### Activity
In the records below, find each line holding the word "Email" and copy it.

*** Input data ***

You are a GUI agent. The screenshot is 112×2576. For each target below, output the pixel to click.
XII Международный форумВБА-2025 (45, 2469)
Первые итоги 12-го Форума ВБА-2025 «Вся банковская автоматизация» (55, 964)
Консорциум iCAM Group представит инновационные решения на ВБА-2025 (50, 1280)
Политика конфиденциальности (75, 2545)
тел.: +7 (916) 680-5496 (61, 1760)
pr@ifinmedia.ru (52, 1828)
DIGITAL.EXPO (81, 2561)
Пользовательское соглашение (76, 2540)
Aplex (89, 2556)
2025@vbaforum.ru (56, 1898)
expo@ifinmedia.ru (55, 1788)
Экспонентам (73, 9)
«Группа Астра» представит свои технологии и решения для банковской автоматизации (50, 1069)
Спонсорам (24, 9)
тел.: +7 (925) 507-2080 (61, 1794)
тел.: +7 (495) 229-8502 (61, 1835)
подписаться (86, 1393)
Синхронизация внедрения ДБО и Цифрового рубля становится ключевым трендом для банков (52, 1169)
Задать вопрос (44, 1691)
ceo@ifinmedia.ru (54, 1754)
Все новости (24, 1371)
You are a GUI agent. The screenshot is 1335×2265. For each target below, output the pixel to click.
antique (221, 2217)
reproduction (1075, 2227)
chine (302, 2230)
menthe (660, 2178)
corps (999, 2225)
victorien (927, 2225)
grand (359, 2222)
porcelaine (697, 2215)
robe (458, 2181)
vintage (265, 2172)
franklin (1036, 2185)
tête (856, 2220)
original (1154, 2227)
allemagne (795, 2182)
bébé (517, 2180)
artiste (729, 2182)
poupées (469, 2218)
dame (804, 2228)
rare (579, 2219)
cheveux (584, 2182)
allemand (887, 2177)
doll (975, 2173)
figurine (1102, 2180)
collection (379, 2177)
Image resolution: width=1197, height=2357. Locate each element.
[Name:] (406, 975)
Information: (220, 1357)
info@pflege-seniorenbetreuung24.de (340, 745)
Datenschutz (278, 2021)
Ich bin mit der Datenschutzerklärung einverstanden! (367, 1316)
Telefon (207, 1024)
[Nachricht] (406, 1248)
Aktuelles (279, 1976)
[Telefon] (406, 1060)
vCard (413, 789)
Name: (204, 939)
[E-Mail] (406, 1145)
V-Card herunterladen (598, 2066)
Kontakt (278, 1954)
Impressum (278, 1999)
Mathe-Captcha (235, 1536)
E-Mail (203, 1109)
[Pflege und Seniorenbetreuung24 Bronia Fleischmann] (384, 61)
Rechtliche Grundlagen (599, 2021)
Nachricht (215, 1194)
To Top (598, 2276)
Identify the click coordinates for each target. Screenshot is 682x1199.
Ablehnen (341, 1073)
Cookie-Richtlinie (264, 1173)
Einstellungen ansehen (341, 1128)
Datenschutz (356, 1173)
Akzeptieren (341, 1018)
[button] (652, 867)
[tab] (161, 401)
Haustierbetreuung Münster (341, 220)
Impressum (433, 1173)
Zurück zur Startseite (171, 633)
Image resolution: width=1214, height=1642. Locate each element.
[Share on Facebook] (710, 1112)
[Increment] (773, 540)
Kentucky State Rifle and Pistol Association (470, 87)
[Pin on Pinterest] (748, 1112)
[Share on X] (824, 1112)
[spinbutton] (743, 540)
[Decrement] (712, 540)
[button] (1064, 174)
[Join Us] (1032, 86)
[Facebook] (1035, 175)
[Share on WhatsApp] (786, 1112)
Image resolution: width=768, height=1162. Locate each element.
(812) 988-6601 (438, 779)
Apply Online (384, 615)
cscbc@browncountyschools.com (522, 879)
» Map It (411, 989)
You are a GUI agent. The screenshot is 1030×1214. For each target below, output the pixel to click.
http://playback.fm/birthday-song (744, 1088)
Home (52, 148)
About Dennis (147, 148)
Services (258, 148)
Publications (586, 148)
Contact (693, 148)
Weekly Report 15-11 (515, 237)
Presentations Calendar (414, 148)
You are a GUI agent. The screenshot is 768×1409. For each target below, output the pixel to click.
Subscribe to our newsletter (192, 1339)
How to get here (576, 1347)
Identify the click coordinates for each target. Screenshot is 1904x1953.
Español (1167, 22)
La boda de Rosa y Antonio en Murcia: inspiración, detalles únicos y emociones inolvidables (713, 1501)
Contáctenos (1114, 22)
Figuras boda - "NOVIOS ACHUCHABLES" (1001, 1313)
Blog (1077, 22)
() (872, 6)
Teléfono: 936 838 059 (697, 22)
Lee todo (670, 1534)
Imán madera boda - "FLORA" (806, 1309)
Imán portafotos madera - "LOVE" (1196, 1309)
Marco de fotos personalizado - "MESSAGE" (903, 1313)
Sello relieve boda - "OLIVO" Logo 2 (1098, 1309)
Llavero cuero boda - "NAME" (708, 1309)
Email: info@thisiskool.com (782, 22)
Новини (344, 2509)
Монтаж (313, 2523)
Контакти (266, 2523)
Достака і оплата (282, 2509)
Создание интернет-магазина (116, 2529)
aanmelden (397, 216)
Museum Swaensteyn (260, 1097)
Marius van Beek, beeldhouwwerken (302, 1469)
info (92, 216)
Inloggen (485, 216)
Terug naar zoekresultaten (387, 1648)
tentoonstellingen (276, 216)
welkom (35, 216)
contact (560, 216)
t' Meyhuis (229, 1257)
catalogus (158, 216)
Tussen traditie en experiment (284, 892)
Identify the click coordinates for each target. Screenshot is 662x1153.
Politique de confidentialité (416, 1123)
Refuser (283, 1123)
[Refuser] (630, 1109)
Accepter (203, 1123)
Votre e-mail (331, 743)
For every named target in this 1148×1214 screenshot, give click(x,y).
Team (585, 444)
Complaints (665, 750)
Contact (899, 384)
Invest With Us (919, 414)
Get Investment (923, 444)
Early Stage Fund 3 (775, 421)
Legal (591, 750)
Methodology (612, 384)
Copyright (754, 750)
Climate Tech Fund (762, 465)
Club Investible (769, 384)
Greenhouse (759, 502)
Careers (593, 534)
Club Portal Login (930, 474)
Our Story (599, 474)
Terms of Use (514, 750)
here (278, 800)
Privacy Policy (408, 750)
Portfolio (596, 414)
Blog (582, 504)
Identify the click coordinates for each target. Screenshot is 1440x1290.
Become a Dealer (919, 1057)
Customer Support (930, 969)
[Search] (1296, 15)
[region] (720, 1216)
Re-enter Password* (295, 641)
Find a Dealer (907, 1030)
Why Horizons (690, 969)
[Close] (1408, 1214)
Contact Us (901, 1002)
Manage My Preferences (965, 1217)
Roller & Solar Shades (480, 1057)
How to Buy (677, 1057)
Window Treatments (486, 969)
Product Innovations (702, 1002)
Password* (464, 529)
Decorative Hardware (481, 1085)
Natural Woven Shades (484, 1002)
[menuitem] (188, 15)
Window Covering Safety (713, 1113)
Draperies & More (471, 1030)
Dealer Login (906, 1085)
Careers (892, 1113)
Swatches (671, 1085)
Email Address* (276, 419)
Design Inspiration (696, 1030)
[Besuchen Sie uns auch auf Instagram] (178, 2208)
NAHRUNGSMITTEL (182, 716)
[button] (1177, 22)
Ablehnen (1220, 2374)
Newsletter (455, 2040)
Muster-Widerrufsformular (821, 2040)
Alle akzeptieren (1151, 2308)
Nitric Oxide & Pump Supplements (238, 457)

*** End of Input data ***

### Solution to this exercise
Email: info@thisiskool.com (782, 22)
Email Address* (276, 419)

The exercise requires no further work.